Memnon dice: «Ho saputo da Siegmund quello che è accaduto oggi. E da tuo zio. Devi smettere di comportarti così, Aurea.»

«Gettiamoci nello scarico, Memnon.»

«Vieni con me dal consolatore. Non ti ho mai vista prima d’ora agire così.»

«Non mi sono mai sentita così minacciata.»

«Perché non puoi adattarti alla situazione?» egli chiede. «Per noi è davvero una grande possibilità.»

«Non posso. Non posso.» Cade in avanti, disfatta, avvilita.

«Smettila,» le dice. «Rimuginare rende sterili. Non potresti rassegnarti un poco?»
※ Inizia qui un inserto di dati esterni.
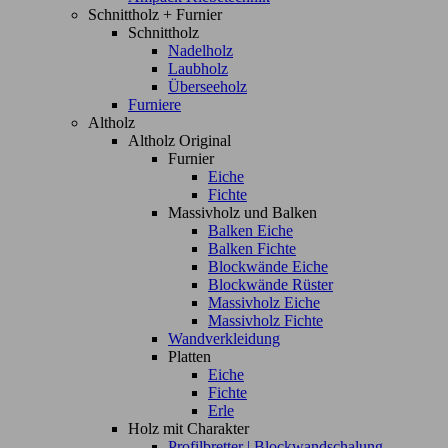
Schnittholz + Furnier
Schnittholz
Nadelholz
Laubholz
Überseeholz
Furniere
Altholz
Altholz Original
Furnier
Eiche
Fichte
Massivholz und Balken
Balken Eiche
Balken Fichte
Blockwände Eiche
Blockwände Rüster
Massivholz Eiche
Massivholz Fichte
Wandverkleidung
Platten
Eiche
Fichte
Erle
Holz mit Charakter
Profilbretter | Blockwandschalung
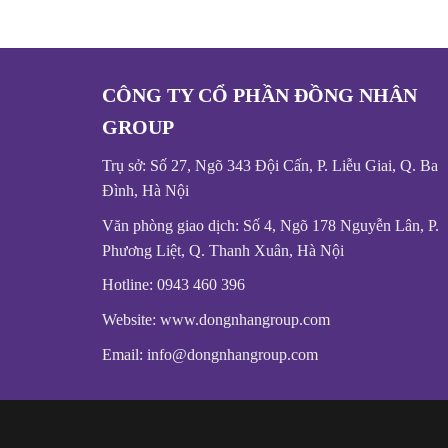
CÔNG TY CỔ PHẦN ĐỒNG NHÂN
GROUP
Trụ sở: Số 27, Ngõ 343 Đội Cấn, P. Liễu Giai, Q. Ba
Đình, Hà Nội
Văn phòng giao dịch: Số 4, Ngõ 178 Nguyễn Lân, P.
Phương Liệt, Q. Thanh Xuân, Hà Nội
Hotline: 0943 460 396
Website: www.dongnhangroup.com
Email: info@dongnhangroup.com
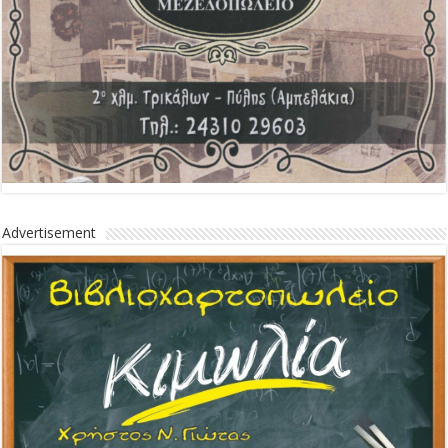
Advertisement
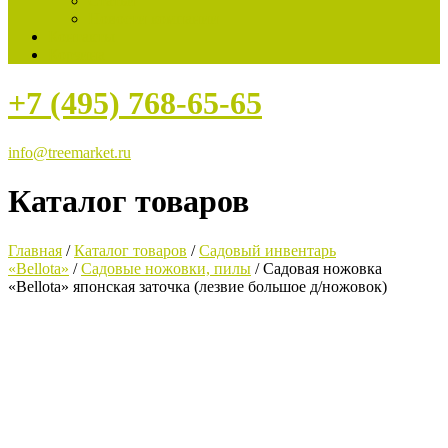
Статьи
Новости компании
Контакты
Корзина
+7 (495) 768-65-65
info@treemarket.ru
Каталог товаров
Главная
/
Каталог товаров
/
Садовый инвентарь
«Bellota»
/
Садовые ножовки, пилы
/ Садовая ножовка
«Bellota» японская заточка (лезвие большое д/ножовок)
Non cederà ai suoi rimproveri, sebbene il tono sia ragionevole. Memnon fa venire le macchine, che la portano dal consolatore. Morbidi cuscinetti massaggianti color arancio che tengono strette le sue braccia per tutto il percorso attraverso le sale. Nell’ufficio del consolatore. Aurea viene esaminata e viene accertato il suo metabolismo. Il consolatore le strappa il racconto dei fatti. È un uomo indulgente, gentile, annoiato, con una nuvola di capelli bianchi che fanno corona a un volto roseo. Ella si chiede se egli non la odii dietro la sua dolcezza. Infine egli le dice: «Il conflitto rende sterili. Devi imparare a cedere alle richieste della società, poiché la società ti nutrirà a meno che tu non rifiuti le regole.» Consiglia il trattamento.